▶ _INPUT DATA_:
+ + + + +

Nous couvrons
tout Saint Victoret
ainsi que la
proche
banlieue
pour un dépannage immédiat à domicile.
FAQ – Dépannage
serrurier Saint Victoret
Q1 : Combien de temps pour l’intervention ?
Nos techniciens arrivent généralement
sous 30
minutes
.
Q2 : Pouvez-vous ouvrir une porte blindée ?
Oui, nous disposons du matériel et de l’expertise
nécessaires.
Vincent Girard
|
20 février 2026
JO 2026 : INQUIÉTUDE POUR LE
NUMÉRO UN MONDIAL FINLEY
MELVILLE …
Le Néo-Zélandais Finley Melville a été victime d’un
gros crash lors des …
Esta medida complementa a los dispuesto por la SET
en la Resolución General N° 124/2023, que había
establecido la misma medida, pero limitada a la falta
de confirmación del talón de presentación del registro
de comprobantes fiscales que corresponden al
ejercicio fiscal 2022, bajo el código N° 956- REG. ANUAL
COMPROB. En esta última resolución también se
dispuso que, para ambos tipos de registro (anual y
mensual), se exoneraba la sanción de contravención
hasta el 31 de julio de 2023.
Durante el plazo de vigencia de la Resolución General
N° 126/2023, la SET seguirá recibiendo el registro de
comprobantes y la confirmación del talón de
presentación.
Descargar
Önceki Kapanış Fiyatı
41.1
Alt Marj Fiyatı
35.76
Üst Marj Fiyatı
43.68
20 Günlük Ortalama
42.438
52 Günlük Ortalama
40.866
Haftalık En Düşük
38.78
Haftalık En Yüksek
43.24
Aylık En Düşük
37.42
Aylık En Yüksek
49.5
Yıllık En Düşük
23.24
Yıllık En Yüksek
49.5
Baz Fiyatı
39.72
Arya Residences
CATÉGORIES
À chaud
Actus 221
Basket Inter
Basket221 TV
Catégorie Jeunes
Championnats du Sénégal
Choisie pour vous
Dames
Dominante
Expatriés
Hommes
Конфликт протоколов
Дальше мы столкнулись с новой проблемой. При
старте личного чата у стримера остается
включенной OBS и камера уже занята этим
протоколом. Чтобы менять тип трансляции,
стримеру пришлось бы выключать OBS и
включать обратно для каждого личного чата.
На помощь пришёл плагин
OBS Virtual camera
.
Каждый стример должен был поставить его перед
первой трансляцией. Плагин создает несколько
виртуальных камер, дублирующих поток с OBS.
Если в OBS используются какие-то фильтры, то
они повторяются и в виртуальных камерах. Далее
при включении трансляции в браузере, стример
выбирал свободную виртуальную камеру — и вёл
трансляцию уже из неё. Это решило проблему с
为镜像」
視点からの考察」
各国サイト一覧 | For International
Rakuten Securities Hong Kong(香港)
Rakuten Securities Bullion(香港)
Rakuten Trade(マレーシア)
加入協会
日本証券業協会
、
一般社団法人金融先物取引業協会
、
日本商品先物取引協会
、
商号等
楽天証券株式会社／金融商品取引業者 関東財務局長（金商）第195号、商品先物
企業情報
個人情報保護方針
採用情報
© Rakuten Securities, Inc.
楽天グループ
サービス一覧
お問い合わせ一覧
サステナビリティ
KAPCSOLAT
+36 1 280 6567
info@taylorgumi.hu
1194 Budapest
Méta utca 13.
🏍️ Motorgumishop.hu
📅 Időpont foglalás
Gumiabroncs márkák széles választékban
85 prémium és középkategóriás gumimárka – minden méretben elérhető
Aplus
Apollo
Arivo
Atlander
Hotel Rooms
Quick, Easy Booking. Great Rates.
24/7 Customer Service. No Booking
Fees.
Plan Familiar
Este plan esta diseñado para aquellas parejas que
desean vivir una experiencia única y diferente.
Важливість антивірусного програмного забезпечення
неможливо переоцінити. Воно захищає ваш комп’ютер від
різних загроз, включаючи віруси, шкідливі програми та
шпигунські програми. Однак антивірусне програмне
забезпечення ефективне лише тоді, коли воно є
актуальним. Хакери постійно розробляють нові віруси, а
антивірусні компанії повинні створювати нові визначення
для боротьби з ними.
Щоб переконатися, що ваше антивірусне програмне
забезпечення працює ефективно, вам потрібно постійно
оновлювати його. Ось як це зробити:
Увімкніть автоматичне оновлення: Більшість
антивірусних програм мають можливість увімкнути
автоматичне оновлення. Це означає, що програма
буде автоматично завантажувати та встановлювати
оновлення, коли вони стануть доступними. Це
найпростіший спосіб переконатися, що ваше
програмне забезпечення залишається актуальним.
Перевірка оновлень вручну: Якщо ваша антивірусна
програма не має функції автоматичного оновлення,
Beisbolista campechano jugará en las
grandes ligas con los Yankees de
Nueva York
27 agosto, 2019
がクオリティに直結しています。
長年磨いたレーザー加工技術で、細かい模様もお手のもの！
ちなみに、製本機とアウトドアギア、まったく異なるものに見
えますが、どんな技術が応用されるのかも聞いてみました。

+ + + + +

▶ _ABOUT THIS EXERCISE_: Filter the entries above down to the lines that contain "ваше".

▶ _EXERCISE RESULT_:
Щоб переконатися, що ваше антивірусне програмне
найпростіший спосіб переконатися, що ваше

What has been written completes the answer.